Start of DATA
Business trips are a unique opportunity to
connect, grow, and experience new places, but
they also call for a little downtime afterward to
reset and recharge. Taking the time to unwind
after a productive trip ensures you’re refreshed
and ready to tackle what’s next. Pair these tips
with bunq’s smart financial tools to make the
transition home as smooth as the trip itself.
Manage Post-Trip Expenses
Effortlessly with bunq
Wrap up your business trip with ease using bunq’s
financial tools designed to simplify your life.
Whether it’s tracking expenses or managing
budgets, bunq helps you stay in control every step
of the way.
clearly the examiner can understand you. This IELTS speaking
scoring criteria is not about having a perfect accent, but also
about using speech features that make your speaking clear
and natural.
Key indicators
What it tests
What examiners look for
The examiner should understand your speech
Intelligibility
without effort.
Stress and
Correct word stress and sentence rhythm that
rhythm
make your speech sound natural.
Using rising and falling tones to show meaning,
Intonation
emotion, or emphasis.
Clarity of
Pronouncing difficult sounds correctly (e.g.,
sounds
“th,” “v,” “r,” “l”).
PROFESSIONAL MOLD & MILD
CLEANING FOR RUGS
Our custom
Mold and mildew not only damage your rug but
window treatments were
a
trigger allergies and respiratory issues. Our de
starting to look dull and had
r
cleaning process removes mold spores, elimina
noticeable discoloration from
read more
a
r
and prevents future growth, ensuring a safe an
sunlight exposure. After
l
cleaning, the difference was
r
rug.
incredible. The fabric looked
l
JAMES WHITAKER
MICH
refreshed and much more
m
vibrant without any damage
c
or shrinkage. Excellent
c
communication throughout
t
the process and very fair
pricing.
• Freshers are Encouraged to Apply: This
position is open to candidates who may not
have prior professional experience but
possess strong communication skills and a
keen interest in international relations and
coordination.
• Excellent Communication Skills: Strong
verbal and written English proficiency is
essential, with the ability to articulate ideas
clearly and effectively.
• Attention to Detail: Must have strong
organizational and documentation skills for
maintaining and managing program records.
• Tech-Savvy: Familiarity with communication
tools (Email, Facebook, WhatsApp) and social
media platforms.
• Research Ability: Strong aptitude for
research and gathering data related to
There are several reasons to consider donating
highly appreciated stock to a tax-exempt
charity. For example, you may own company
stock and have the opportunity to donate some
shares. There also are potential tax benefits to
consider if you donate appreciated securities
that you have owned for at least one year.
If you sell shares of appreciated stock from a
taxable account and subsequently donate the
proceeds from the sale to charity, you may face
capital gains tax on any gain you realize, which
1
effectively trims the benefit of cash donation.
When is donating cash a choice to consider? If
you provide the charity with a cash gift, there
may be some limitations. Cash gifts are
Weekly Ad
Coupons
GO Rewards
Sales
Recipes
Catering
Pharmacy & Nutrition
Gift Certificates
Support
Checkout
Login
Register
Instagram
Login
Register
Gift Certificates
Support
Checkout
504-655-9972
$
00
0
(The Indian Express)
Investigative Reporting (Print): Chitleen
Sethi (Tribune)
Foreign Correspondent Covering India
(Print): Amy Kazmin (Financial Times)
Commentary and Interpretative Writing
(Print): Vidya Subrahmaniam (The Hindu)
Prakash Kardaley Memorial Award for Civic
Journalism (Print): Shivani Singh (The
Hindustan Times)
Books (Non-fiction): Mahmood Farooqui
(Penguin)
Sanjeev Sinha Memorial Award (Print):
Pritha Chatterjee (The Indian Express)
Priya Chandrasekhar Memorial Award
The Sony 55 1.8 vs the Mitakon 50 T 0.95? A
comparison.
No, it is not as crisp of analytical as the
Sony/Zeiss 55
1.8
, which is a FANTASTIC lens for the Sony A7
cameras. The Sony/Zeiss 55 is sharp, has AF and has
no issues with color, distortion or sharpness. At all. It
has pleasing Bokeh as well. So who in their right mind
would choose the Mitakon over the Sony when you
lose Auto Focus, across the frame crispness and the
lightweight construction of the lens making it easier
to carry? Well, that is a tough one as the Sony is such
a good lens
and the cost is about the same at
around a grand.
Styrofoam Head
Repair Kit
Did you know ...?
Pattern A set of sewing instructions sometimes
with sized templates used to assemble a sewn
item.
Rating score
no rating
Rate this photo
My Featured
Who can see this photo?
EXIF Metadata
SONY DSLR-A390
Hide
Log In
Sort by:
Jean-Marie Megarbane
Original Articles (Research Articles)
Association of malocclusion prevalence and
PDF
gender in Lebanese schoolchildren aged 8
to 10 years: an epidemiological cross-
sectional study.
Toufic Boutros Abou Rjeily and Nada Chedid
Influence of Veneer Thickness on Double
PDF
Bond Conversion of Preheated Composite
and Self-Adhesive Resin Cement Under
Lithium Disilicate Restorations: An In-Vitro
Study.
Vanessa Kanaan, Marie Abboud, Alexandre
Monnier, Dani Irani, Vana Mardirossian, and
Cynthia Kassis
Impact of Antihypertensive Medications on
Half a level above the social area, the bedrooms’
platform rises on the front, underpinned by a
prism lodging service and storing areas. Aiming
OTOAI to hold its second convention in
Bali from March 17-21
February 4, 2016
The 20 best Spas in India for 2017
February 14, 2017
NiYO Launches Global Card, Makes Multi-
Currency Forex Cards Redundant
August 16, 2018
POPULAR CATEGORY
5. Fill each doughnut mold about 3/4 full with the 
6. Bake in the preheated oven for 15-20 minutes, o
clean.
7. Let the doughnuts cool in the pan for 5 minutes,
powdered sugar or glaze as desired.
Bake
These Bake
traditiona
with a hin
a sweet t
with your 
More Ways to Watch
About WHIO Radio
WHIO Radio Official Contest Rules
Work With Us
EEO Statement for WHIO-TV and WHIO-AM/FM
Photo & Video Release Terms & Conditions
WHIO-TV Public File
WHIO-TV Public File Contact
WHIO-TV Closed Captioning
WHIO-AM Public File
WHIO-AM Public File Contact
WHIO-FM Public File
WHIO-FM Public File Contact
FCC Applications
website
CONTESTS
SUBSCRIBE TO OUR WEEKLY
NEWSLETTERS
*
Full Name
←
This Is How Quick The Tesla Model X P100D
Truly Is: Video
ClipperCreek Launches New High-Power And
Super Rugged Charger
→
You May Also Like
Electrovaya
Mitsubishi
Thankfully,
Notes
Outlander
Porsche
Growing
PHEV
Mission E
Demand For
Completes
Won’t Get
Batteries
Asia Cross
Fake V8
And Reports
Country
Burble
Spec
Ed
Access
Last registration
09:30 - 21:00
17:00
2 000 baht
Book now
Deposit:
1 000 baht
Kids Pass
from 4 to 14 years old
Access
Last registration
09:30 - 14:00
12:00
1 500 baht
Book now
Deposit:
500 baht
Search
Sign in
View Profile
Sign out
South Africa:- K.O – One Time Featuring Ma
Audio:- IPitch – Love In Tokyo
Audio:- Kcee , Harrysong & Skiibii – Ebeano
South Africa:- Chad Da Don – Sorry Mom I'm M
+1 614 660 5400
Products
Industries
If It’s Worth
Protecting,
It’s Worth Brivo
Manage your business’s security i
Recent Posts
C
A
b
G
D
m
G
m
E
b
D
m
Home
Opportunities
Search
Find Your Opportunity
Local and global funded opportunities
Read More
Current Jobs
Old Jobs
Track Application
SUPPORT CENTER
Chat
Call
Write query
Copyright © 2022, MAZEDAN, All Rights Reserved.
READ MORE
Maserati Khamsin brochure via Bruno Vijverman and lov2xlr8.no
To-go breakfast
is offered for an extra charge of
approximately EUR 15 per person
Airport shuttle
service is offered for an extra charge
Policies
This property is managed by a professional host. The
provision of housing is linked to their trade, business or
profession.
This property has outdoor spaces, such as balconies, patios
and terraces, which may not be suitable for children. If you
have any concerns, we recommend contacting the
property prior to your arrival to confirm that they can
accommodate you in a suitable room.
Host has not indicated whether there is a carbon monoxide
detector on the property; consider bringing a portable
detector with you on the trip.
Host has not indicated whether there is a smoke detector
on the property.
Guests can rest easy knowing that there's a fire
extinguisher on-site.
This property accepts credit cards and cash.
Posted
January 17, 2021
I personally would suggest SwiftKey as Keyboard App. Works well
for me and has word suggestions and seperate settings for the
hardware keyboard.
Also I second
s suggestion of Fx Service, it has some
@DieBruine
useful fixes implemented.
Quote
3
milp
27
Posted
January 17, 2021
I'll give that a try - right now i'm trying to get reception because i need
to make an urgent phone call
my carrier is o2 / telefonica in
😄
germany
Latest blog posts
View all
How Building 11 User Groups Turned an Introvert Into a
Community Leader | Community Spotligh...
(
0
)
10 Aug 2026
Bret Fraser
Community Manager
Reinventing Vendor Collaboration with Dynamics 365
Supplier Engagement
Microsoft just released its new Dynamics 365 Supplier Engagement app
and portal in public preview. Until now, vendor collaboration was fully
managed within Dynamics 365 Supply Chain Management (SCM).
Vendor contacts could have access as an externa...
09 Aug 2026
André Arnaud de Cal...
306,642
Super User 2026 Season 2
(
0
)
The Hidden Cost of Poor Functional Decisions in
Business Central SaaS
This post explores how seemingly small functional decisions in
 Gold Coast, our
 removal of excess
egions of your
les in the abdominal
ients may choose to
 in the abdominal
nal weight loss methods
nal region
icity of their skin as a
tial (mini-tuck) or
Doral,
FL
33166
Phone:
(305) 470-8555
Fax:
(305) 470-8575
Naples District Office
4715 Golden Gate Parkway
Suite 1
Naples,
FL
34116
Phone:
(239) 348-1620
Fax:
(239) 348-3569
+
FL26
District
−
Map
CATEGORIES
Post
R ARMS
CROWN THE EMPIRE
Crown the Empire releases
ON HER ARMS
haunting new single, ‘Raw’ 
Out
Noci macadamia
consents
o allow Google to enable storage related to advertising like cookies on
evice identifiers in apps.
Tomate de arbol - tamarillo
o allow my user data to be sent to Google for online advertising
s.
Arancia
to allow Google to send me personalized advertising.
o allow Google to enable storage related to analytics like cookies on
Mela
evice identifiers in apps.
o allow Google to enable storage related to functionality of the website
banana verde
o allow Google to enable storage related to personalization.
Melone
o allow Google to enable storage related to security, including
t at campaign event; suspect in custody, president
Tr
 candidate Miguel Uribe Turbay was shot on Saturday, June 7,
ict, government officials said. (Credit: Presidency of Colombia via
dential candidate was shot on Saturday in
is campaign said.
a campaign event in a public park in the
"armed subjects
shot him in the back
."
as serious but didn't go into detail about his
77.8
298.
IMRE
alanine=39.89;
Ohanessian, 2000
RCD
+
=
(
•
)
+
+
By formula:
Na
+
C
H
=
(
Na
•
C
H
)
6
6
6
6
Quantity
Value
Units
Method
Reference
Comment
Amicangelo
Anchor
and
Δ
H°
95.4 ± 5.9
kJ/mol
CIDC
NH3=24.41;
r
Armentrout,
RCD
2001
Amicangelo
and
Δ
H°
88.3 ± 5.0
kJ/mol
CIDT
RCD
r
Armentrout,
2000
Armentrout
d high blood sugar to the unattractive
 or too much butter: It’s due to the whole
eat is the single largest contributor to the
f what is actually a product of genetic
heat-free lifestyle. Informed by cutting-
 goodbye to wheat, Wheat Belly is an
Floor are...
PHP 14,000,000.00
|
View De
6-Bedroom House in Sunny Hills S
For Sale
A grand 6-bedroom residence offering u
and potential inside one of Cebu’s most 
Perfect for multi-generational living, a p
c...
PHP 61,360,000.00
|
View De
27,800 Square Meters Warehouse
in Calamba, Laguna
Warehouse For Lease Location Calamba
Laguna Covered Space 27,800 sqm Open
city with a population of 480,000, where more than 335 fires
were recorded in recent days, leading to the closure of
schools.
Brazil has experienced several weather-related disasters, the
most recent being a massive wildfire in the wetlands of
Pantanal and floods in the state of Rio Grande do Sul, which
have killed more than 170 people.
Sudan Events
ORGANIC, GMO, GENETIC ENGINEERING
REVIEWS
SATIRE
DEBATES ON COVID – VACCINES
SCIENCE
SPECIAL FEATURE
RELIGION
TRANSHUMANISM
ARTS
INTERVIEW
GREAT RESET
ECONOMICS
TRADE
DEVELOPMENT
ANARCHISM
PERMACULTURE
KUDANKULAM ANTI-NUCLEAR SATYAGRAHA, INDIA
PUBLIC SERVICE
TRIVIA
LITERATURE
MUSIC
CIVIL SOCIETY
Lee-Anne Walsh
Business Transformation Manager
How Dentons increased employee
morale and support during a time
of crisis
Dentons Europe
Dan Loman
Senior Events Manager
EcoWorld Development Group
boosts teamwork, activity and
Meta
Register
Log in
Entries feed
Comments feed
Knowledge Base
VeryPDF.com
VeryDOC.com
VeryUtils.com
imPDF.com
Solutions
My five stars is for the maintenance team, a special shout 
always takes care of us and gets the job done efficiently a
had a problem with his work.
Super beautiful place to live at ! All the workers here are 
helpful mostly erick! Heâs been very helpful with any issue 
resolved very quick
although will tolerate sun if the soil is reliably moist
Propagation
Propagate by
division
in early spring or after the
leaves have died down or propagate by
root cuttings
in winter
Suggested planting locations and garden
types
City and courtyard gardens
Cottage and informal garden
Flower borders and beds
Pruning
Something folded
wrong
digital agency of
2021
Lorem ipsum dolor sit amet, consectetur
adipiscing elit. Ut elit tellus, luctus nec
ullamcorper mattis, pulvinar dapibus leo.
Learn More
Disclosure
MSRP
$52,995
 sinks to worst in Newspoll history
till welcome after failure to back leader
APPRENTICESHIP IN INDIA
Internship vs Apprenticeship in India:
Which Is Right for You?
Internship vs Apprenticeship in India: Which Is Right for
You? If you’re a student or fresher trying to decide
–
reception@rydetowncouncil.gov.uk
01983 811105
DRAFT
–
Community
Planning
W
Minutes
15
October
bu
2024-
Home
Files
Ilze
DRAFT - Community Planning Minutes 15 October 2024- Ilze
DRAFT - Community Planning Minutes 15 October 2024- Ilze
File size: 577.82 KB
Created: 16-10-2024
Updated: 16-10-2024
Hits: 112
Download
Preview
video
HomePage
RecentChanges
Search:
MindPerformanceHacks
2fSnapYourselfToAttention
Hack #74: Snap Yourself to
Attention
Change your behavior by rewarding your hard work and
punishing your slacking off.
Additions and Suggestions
End of DATA
**GOAL OF THE EXERCISE**
Look through the entries above. Copy each line in which the string "back" occurs.

**TASK RESULT**
shot him in the back
till welcome after failure to back leader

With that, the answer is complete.